Another important reason for diversity and representation is that there is power in the resilience that underrepresented groups bring. I have seen it over and over again. People who had to go through a lot to get where they are, are extremely disciplined and resourceful. I see it every day in the Latinx community, which is filled with innovators. We have a saying in Colombia: “If we don’t know it, we’ll invent it.” I grew up with this mentality. My house was the ultimate museum of hacks. Everywhere you looked, you could see the inventions my parents came up with to make up for the lack of resources.
People empathize best with experiences they understand. A wider variety of perspectives and experiences makes for a more empathetic product design team, which will result in a better product. In my role at Coursera, I can empathize with those trying to get an education in a developing country because I’ve lived that experience.

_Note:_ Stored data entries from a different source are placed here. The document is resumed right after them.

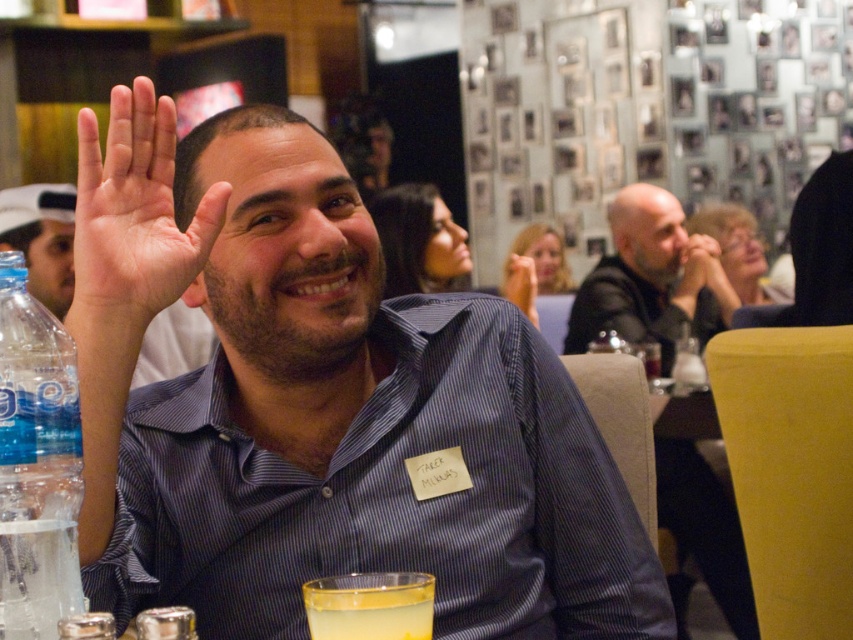 Is matte skin hand at center to the right of clear plastic bottle at lower left from the viewer's perspective?

Indeed, matte skin hand at center is positioned on the right side of clear plastic bottle at lower left.

Which of these two, matte skin hand at center or clear plastic bottle at lower left, stands shorter?

With less height is clear plastic bottle at lower left.

You are a GUI agent. You are given a task and a screenshot of the screen. Output one action in this format:
    pyautogui.click(x=<x>, y=<y>)
    Task: Click on the matte skin hand at center
    Image resolution: width=853 pixels, height=640 pixels.
    Given the screenshot: What is the action you would take?
    pyautogui.click(x=697, y=262)

Can you confirm if matte black shirt at center is positioned to the right of matte black hand at upper center?

In fact, matte black shirt at center is to the left of matte black hand at upper center.

Is point (44, 301) behind point (535, 292)?

Yes, it is.

You are a GUI agent. You are given a task and a screenshot of the screen. Output one action in this format:
    pyautogui.click(x=<x>, y=<y>)
    Task: Click on the matte black shirt at center
    
    Given the screenshot: What is the action you would take?
    pyautogui.click(x=41, y=237)

Which of these two, smooth black jacket at upper right or yellow plastic table at lower right, stands taller?

smooth black jacket at upper right is taller.

Who is more forward, [590,294] or [680,408]?

Positioned in front is point [680,408].

This screenshot has height=640, width=853. I want to click on smooth black jacket at upper right, so click(x=651, y=278).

The key to nailing a user experience lies in deeply understanding the problem your audience is facing, which requires tremendous empathy and curiosity. It’s important to have a product team that is as diverse as the audience it serves in order to ground the team in empathy for what’s really going on in the lives of the people you’re trying to help.
We want to thank Tatiana, Adriana, and Alberto for sharing so much of their lives, insights, and experiences, and we hope their perspectives have been valuable as you consider your own future in product design.
If you’re interested in learning essential skills to advance your product design career, we recommend exploring the Google UX Design Professional Certificate program. UX is a critical part of product design, and user experience (UX) designers focus on the interactions that users have with products like websites, apps, and even physical objects. It’s an excellent program for anyone eager to build job-ready skills in this rewarding field.
If you’re a product designer interested in furthering Coursera’s mission of transforming lives through learning, then good news! We’re hiring product designers––we’d love for you to apply here.
About these experts
Tatiana Londoño is a Senior Product Designer focusing on the educator experience. Her main focus is on designing the tools partners use to create and manage courses. Her passion for education has made Coursera the fourth EdTech company she has worked in as a product designer. Prior to Coursera, Tatiana led product design for the learner experience of Khan Academy. Tatiana is passionate about scaling education with the power of technology to reach every corner of the world. Close to her heart are under-resourced communities, like those in her native Colombia.
Adriana Phillips-Guzman is a Senior Product Designer focusing on the learner experience. Her area of focus is the mobile experience design for native apps, visual design, and brand building. Aligned with Coursera’s mission to provide equitable global access to education, she is focusing on finding ways to make it easier for international learners to continue their education using our native apps. Prior to Coursera, she led key e-commerce experiences at Wayfair. In her current role at Coursera, she is combining her passion for helping others through education with the creation of experiences that enhance people’s lives.
Alberto Guzmán is currently a Senior Product Designer at Coursera, focusing on the payment experience. He builds self-service tools that Coursera learners use to understand and take action on their Coursera transactions. Prior to Coursera, Alberto led design at a hospitality startup called Pared. Alberto is moved by the opportunity to use technology to empower people to create and grow.